“What are you hanging on to entirely too long, and Why?” A thought-provoking Facebook friend, Rebecca, asked us all this week. “I’ve had it with all this stuff. I’m going minimalist. Empty cupboards is my new vision”, another friend, Joy, tells me as she unpacks her storage after living for a year out of suitcases. At our house, we returned from a 3+ week trip, living a simpler life out of a single suitcase, inspired to cull out closets, old files, clothes, etc. etc.
It’s a theme this week. Makes you think about What you keep and Why. We have so much stuff, that it took two containers to move us on our last corporate relocation. Embarrassing, really. Contrast all that stuff with the happy single suitcase existence of our road trip last month. Where is the disconnect? Lack of know-how, or incentive is not the problem here. I’m an organizer extraordinaire and always delight at the lightness of an existence out of a suitcase. There is something much deeper underlying the attachment to all this stuff.
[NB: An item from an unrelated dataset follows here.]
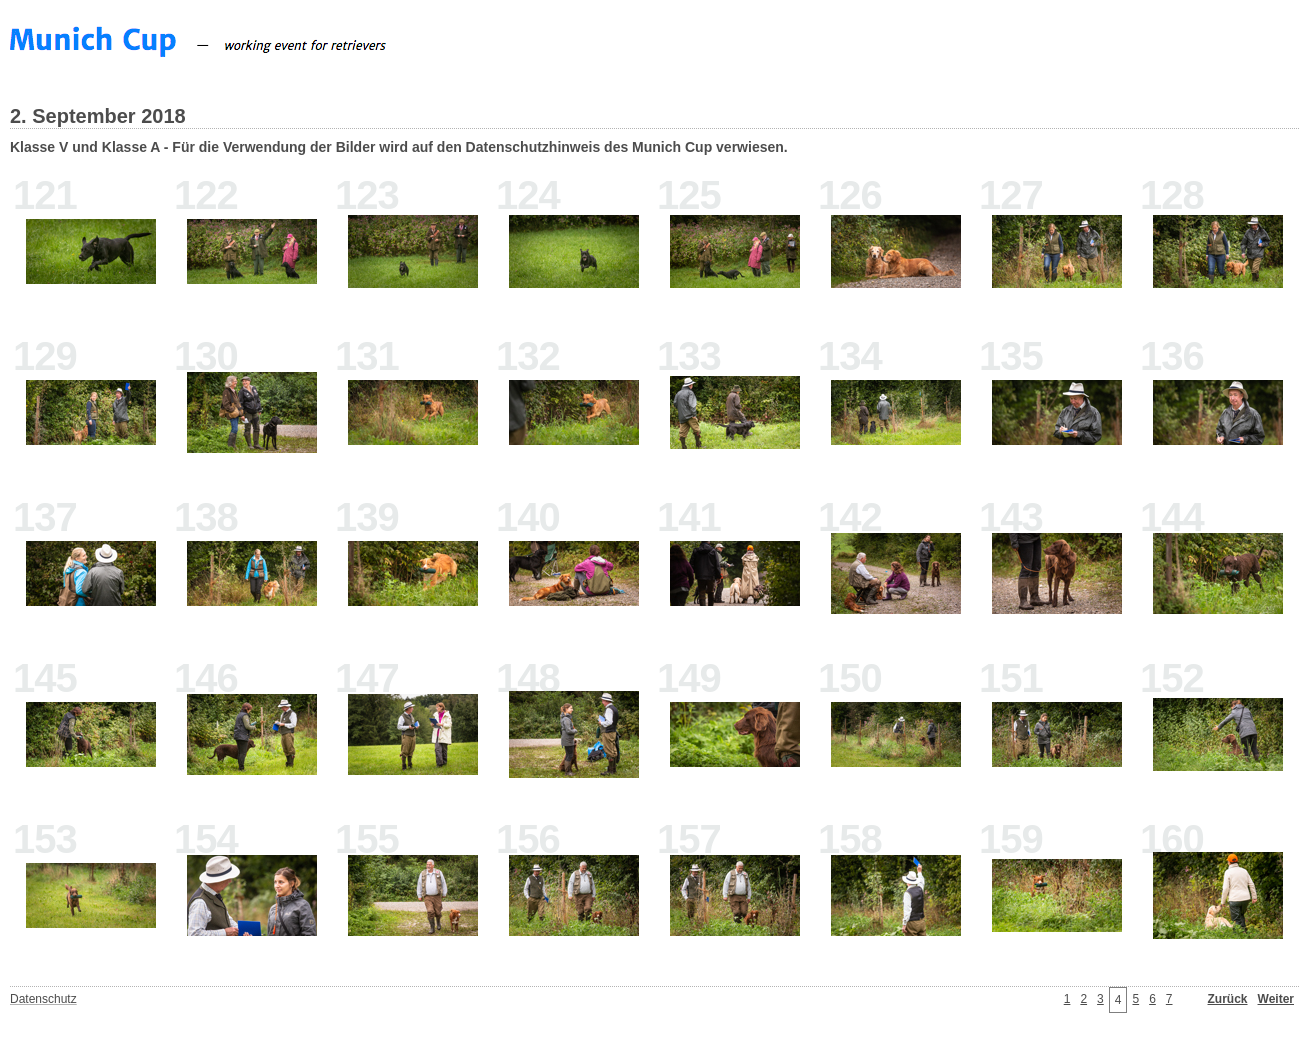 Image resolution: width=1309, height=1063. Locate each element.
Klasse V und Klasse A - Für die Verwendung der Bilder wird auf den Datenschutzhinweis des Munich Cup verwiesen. (399, 147)
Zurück (1228, 999)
If I break it down logically, it seems that there are two main categories of stuff. It’s simple. There’s the stuff you use (let’s say at least once a year, so you can include your Christmas decorations) and the stuff you don’t use. A wild guess tells me that this might divide the pile into approximate equals halves. Each half elicits a different response:
The stuff I use is mostly functional, replaceable, non-emotional. Couch, pots & pans, tables & chairs, computers & printers, etc. I’m very rational and clinical in dealing with this half. This is the stuff I should keep and of course do keep, but from which I could actually easily separate myself.
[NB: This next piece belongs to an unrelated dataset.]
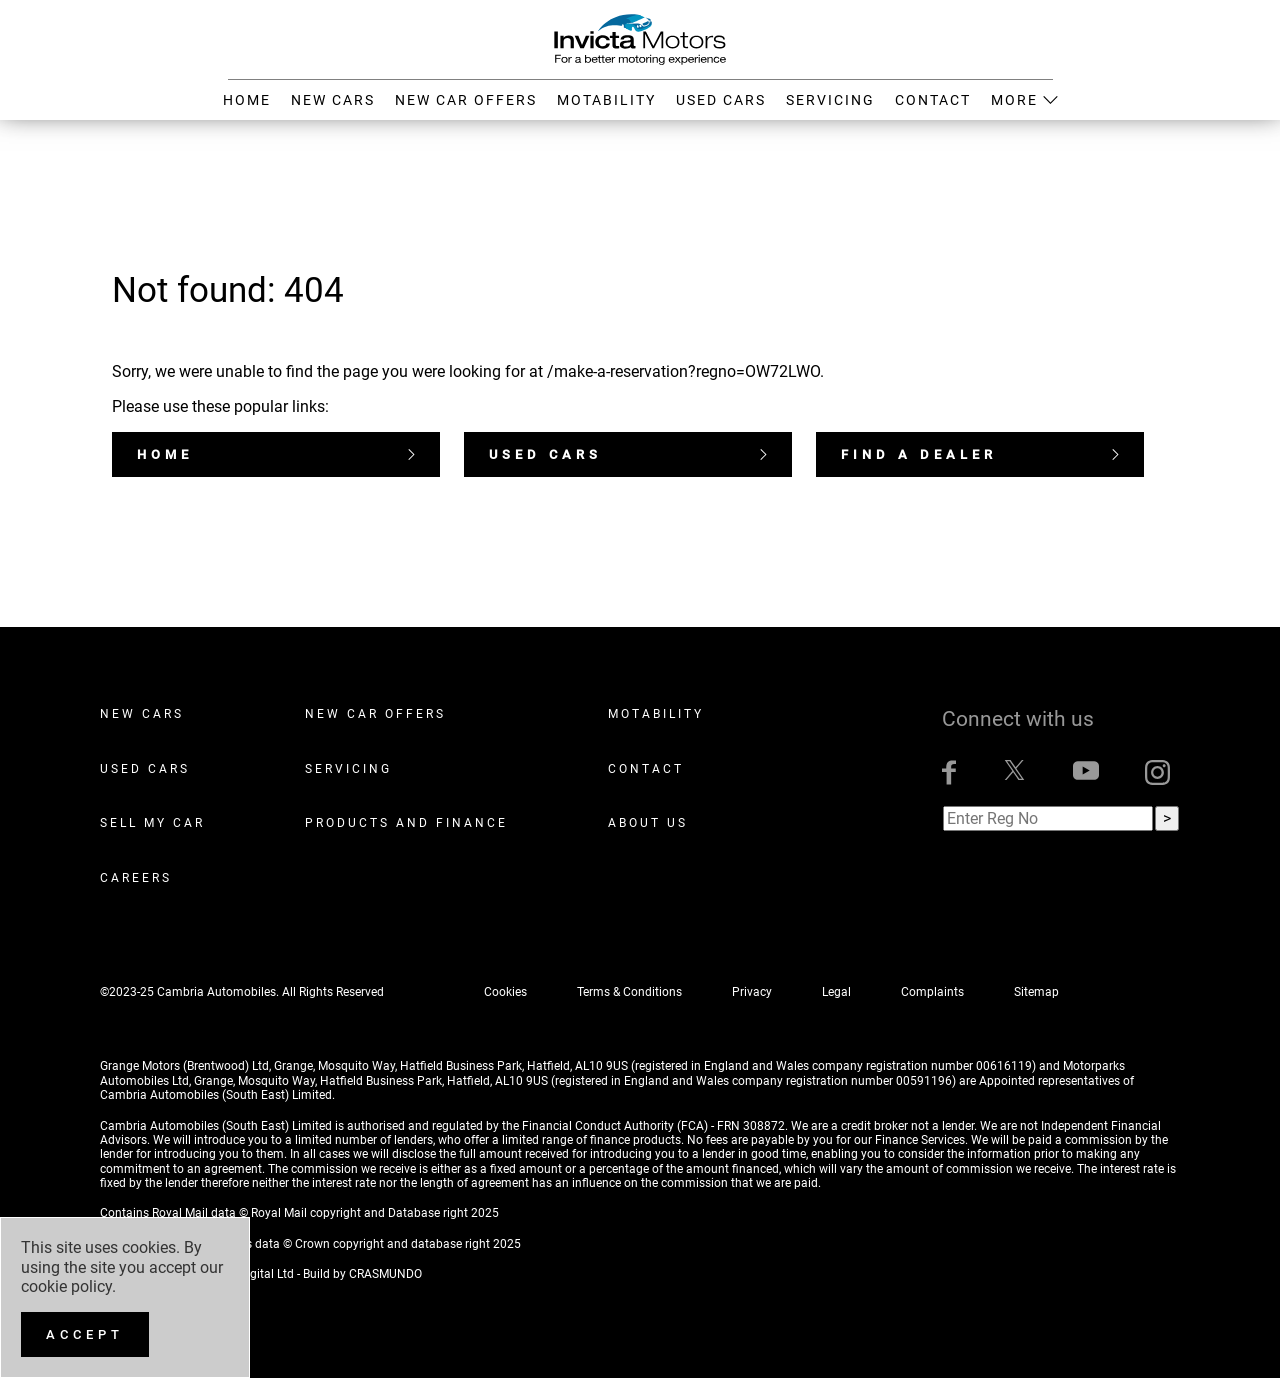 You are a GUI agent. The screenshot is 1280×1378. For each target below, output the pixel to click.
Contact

The stuff I don’t use is the sticky stuff of life. Grandma’s college poetry book, baby christening gowns, old letters & cards, past calendars, mother’s cookbooks, my first Beatles album, etc. I’m decidedly irrational and inconsistent in dealing with this half. This is the stuff I theoretically could get rid of, but never do. It feels like some part of me would be lost forever, even though nobody will want to keep most of these things after I’m gone.
Moving forward, I tip toe back an,d forth between the rational and irrational fields of operation, making faster and slower progress as I switch lanes. The key thing is not to stop working the problem. Continuously chip away at it. Ask tough questions about Why. Best case you might be able to loosen the grip on some old items, or even pass them on down the family tree, and worse case you put them aside to be revisited another day.
I have a vision of a lighter load unleashing new energy and creativity! Loosen the grip of the old to make way for the new.
“Our life is frittered away by detail… simplify, simplify.”